Seit 2016 tourt Chris Tall jetzt schon mit seinem zweiten Programm „Selfie von Mutti!“ in ganz Deutschland, am 12.05.2017 war unser KROSSE Redakteur bei seiner Show in Bremen mit dabei.
Chris Tall ist fett. Das sage ich nicht, weil ich ein oberflächlicher Kerl bin, sondern er selbst behauptet das. Bei dem Begriff “fett” denke ich automatisch an den Klischee-fetten Amerikaner. Der, der kleine Roller zur Fortbewegung nutzt, der einen genervten Blick zum Kassierer zurückwirft bei der Frage „super size?“ und bei dem man vergebens versucht, die Anzahl seiner Kinn(s) zu bestimmen. Fett ist meiner Meinung nach ein schweres Wort (haha), ich würde einfach sagen, dass er dick ist. Ja, ich weiß, es ist Comedy, aber dazu später mehr.
Denn die passende Bezeichnung für Chris Talls körperliche Verfassung ist leider nicht der einzige Punkte, bei dem Unstimmigkeiten zwischen mir und dem Stand Up Comedy Performer herrschen.
Einem geschenkten Gaul…
Um es kurz zu machen, ich mag ihn nicht wirklich. Nicht als eigentlicher Mensch, der er ist, sondern eher als Performer auf der Bühne. Ich bin kein Stand Up Comedy Experte, habe aber trotzdem Spaß an diesem Genre und vor allem feiere ich amerikanischen Stand Up. Um mal ein Beispiel zu nennen: Louis C.K.. Als ich seine Auftritte das erste Mal sah, habe ich im wahrsten Sinne des Wortes Tränen gelacht. Um so schön dreckig und ehrlich wie Louie zu sein, muss man schon Eier haben. An dieser Stelle kann man eine große Diskussion über deutsche Comedy und das verklemmte deutsche Volk an sich halten, aber das ist nicht mein Ziel.

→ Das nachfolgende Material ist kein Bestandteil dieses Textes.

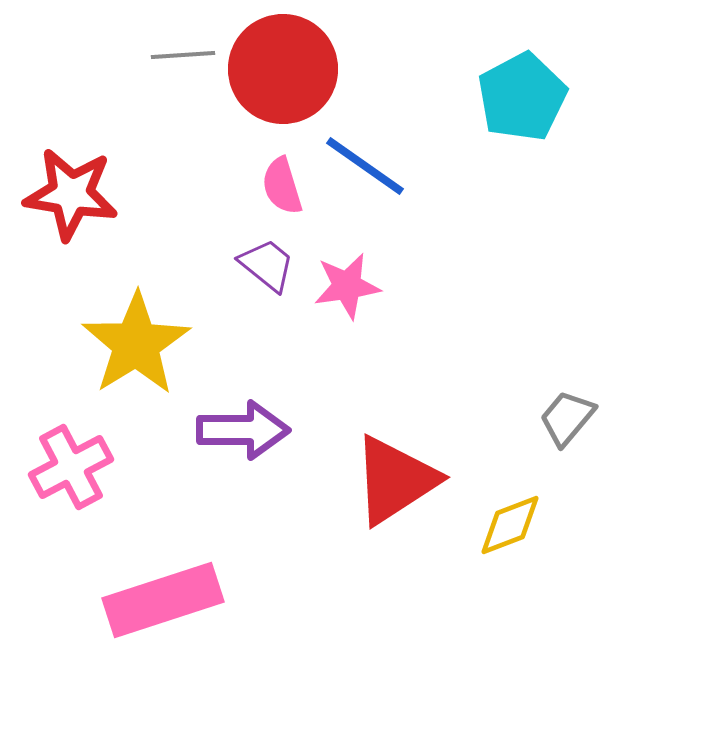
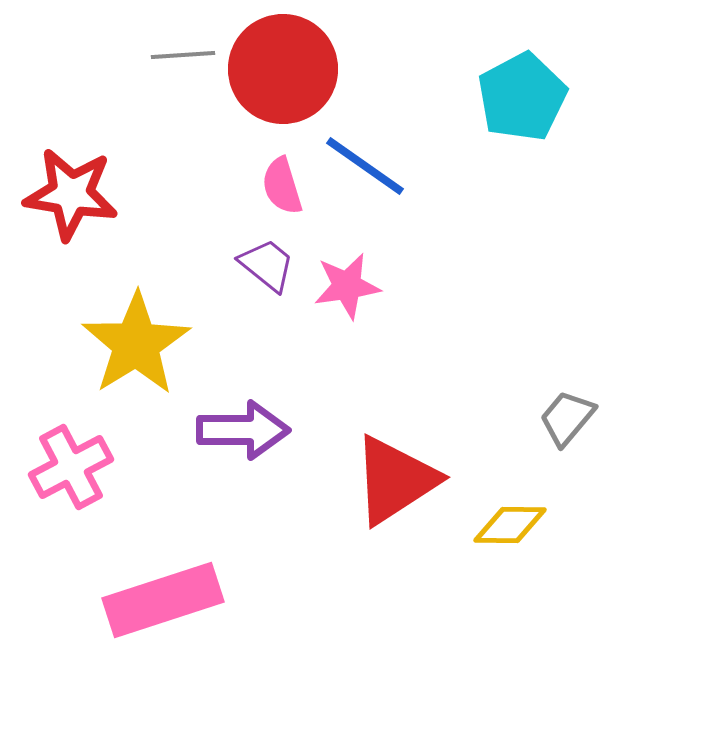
yellow diamond: rotated 22 degrees clockwise
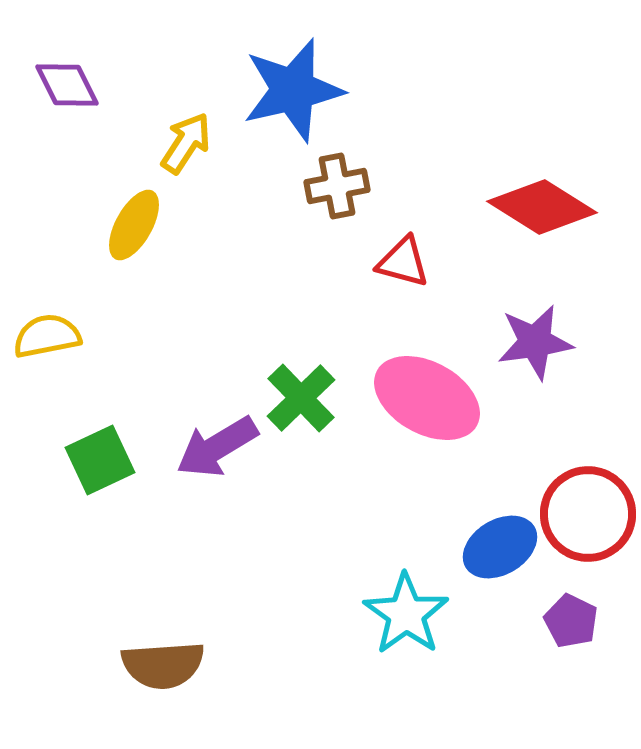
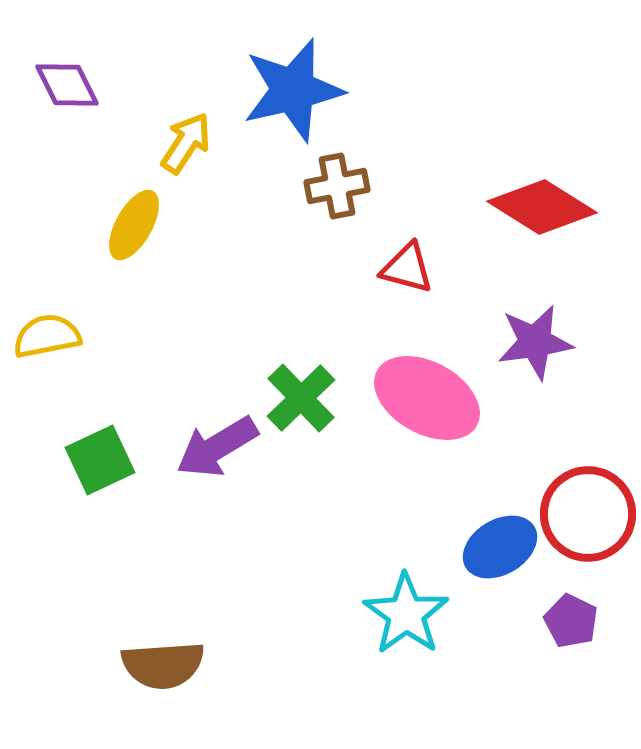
red triangle: moved 4 px right, 6 px down
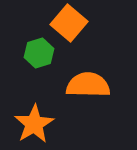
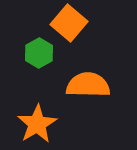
green hexagon: rotated 12 degrees counterclockwise
orange star: moved 3 px right
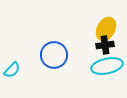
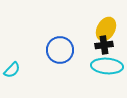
black cross: moved 1 px left
blue circle: moved 6 px right, 5 px up
cyan ellipse: rotated 16 degrees clockwise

Es geht nämlich nur um Chris Tall und dessen Programm „Selfie von Mutti!“, das ich hier im Bremer Messe Centrum gesehen habe. Und warum? Weil mein überaus geliebter Bruder mir und meiner Freundin Karten zu Weihnachten geschenkt hat. Wie es so schön heißt, einem geschenkten Gaul spuckt man nicht ins Maul, jedenfalls musste meine Freundin mich daran erinnern. Also entschloss ich mich, mir den Auftritt anzugucken. Dazu muss man sagen, dass ich noch nie zuvor einen Comedy Auftritt besucht habe, allein das hat es schon etwas spannender gemacht. Generell kannte ich davor nur kleinere Ausschnitte seiner Performance, die mir zwar überhaupt nicht zugesagt haben, aber wer weiß, was der Gute noch so auf dem Kasten hat. Ich wollte nicht zu voreingenommen in die Show gehen und habe kurz vorher sogar ein Eis mit der Kombination Walnuss und Banane gegessen. Von dieser Mischung zwischen fruchtig und nussig hätte ich niemals gedacht, dass sie schmeckt, aber das Eis war lecker und ich also durchaus bereit, meine tolerante Seite zu zeigen.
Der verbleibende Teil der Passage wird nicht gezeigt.